Re: [RFC -v2] panic_on_oom_timeout

Tetsuo Handa <penguin-kernel@xxxxxxxxxxxxxxxxxxx> · Fri, 19 Jun 2015 20:30:10 +0900

Michal Hocko wrote:
> On Wed 17-06-15 22:59:54, Tetsuo Handa wrote:
> > Michal Hocko wrote:
> [...]
> > > But you have a point that we could have
> > > - constrained OOM which elevates oom_victims
> > > - global OOM killer strikes but wouldn't start the timer
> > > 
> > > This is certainly possible and timer_pending(&panic_on_oom) replacing
> > > oom_victims check should help here. I will think about this some more.
> > 
> > Yes, please.
> 
> Fixed in my local version.
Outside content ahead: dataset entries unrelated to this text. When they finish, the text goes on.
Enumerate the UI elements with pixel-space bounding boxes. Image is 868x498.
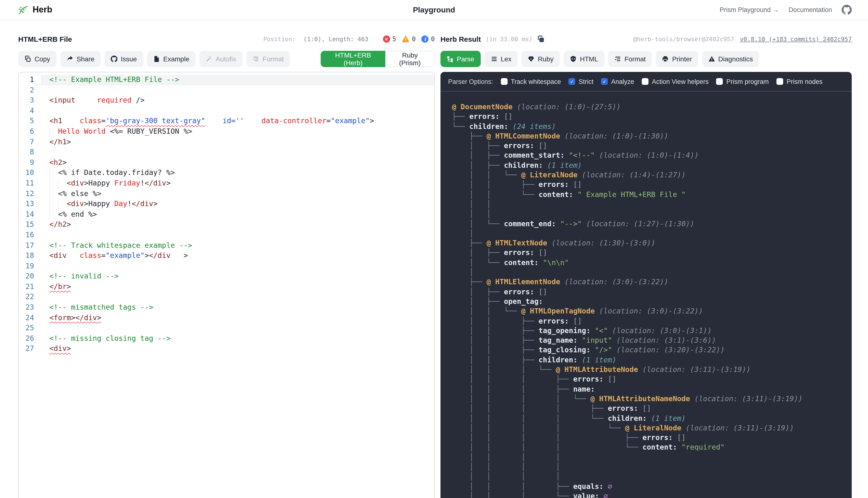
option-prism-program[interactable]: Prism program xyxy=(716,78,769,85)
diagnostics-button[interactable]: Diagnostics xyxy=(702,51,759,67)
version-link[interactable]: v0.8.10 (+183 commits) 2402c957 xyxy=(740,35,852,42)
editor-line[interactable]: 5<h1 class='bg-gray-300 text-gray" id=''… xyxy=(19,116,434,127)
line-number: 15 xyxy=(19,220,41,230)
option-strict[interactable]: Strict xyxy=(569,78,594,85)
checkbox[interactable] xyxy=(776,78,783,85)
copy-button[interactable]: Copy xyxy=(18,51,56,67)
documentation-link[interactable]: Documentation xyxy=(788,6,832,13)
copy-label: Copy xyxy=(35,55,50,63)
editor-line[interactable]: 26<!-- missing closing tag --> xyxy=(19,333,434,344)
printer-button[interactable]: Printer xyxy=(656,51,698,67)
editor-line[interactable]: 17<!-- Track whitespace example --> xyxy=(19,240,434,251)
option-track-whitespace[interactable]: Track whitespace xyxy=(501,78,561,85)
line-number: 19 xyxy=(19,261,41,271)
tree-line: │ │ │ └── value: ∅ xyxy=(452,491,846,498)
shield-icon xyxy=(570,56,577,62)
tree-line: │ ├── errors: [] xyxy=(452,248,846,258)
checkbox[interactable] xyxy=(716,78,723,85)
error-icon: × xyxy=(383,35,390,42)
ruby-label: Ruby xyxy=(538,55,553,63)
editor-line[interactable]: 7</h1> xyxy=(19,137,434,147)
ast-tree[interactable]: @ DocumentNode (location: (1:0)-(27:5))├… xyxy=(440,92,852,498)
editor-line[interactable]: 14 <% end %> xyxy=(19,209,434,220)
editor-line[interactable]: 11 <div>Happy Friday!</div> xyxy=(19,178,434,188)
line-number: 4 xyxy=(19,106,41,116)
line-number: 14 xyxy=(19,209,41,220)
checkbox[interactable] xyxy=(642,78,648,85)
code-editor[interactable]: 1<!-- Example HTML+ERB File -->23<input … xyxy=(18,72,435,498)
share-button[interactable]: Share xyxy=(60,51,101,67)
example-button[interactable]: Example xyxy=(147,51,196,67)
editor-line[interactable]: 27<div> xyxy=(19,344,434,354)
editor-line[interactable]: 12 <% else %> xyxy=(19,188,434,199)
parse-button[interactable]: Parse xyxy=(440,51,481,67)
line-number: 7 xyxy=(19,137,41,147)
github-icon[interactable] xyxy=(842,5,852,15)
gem-icon xyxy=(528,56,535,62)
warning-icon xyxy=(402,36,410,42)
editor-line[interactable]: 16 xyxy=(19,230,434,240)
editor-line[interactable]: 22 xyxy=(19,292,434,302)
editor-line[interactable]: 3<input required /> xyxy=(19,95,434,106)
editor-line[interactable]: 2 xyxy=(19,85,434,95)
result-toolbar: Parse Lex xyxy=(440,51,852,67)
editor-line[interactable]: 18<div class="example"></div > xyxy=(19,251,434,261)
editor-line[interactable]: 10 <% if Date.today.friday? %> xyxy=(19,168,434,178)
editor-line[interactable]: 20<!-- invalid --> xyxy=(19,272,434,282)
editor-line[interactable]: 19 xyxy=(19,261,434,271)
editor-line[interactable]: 15</h2> xyxy=(19,220,434,230)
html-button[interactable]: HTML xyxy=(564,51,604,67)
editor-line[interactable]: 6 Hello World <%= RUBY_VERSION %> xyxy=(19,127,434,137)
option-action-view-helpers[interactable]: Action View helpers xyxy=(642,78,709,85)
tree-line: │ │ ├── tag_name: "input" (location: (3:… xyxy=(452,336,846,345)
prism-playground-link[interactable]: Prism Playground → xyxy=(720,6,779,13)
editor-line[interactable]: 1<!-- Example HTML+ERB File --> xyxy=(19,75,434,85)
tree-line: │ │ │ │ └── content: "required" xyxy=(452,443,846,453)
line-number: 16 xyxy=(19,230,41,240)
editor-line[interactable]: 25 xyxy=(19,323,434,333)
language-mode-toggle: HTML+ERB (Herb) Ruby (Prism) xyxy=(321,51,435,67)
ruby-button[interactable]: Ruby xyxy=(522,51,560,67)
tree-line: │ xyxy=(452,267,846,277)
editor-line[interactable]: 21</br> xyxy=(19,282,434,292)
format-button[interactable]: Format xyxy=(246,51,290,67)
editor-line[interactable]: 24<form></div> xyxy=(19,313,434,323)
editor-line[interactable]: 23<!-- mismatched tags --> xyxy=(19,302,434,313)
editor-line[interactable]: 13 <div>Happy Day!</div> xyxy=(19,199,434,209)
line-number: 27 xyxy=(19,344,41,354)
line-number: 22 xyxy=(19,292,41,302)
warning-count: 0 xyxy=(412,35,416,42)
tree-line: │ │ │ ├── errors: [] xyxy=(452,375,846,384)
editor-line[interactable]: 4 xyxy=(19,106,434,116)
version-meta: @herb-tools/browser@2402c957 v0.8.10 (+1… xyxy=(633,35,852,42)
position-label: Position: xyxy=(263,35,296,42)
issue-button[interactable]: Issue xyxy=(105,51,143,67)
tree-line: ├── @ HTMLElementNode (location: (3:0)-(… xyxy=(452,277,846,287)
tree-line: │ │ │ │ xyxy=(452,462,846,472)
result-format-button[interactable]: Format xyxy=(608,51,652,67)
line-number: 3 xyxy=(19,95,41,106)
tree-line: └── children: (24 items) xyxy=(452,121,846,131)
checkbox[interactable] xyxy=(569,78,575,85)
checkbox[interactable] xyxy=(601,78,608,85)
result-format-label: Format xyxy=(624,55,646,63)
editor-line[interactable]: 8 xyxy=(19,147,434,157)
mode-html-erb-herb[interactable]: HTML+ERB (Herb) xyxy=(321,51,385,67)
tree-line: ├── @ HTMLCommentNode (location: (1:0)-(… xyxy=(452,131,846,141)
tree-line: │ │ └── @ LiteralNode (location: (1:4)-(… xyxy=(452,170,846,180)
line-number: 1 xyxy=(19,75,41,85)
checkbox[interactable] xyxy=(501,78,508,85)
tree-line: │ │ │ │ xyxy=(452,452,846,462)
editor-line[interactable]: 9<h2> xyxy=(19,158,434,168)
mode-ruby-prism[interactable]: Ruby (Prism) xyxy=(385,51,435,67)
lex-button[interactable]: Lex xyxy=(484,51,518,67)
autofix-button[interactable]: Autofix xyxy=(199,51,242,67)
line-number: 12 xyxy=(19,188,41,199)
line-number: 5 xyxy=(19,116,41,127)
option-analyze[interactable]: Analyze xyxy=(601,78,634,85)
tree-line: │ xyxy=(452,228,846,238)
line-number: 13 xyxy=(19,199,41,209)
source-meta: Position: (1:0), Length: 463 × 5 0 i 0 xyxy=(263,35,435,42)
option-prism-nodes[interactable]: Prism nodes xyxy=(776,78,823,85)
copy-result-button[interactable] xyxy=(537,35,544,42)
I will post the new version of the patch
> after we settle with the approach.
> 

I'd like to see now, for it looks to me that it is very difficult to expire
your timeout with reasonable precision.

I think that you changed

	/*
	 * Only schedule the delayed panic_on_oom when this is
	 * the first OOM triggered. oom_lock will protect us
	 * from races
	 */
	if (atomic_read(&oom_victims))
		return;

to something like

	/*
	 * Schedule the delayed panic_on_oom if timer is not active.
	 * oom_lock will protect us from races.
	 */
	if (timer_pending(&panic_on_oom_timer))
		return;

. But such change alone sounds far from sufficient.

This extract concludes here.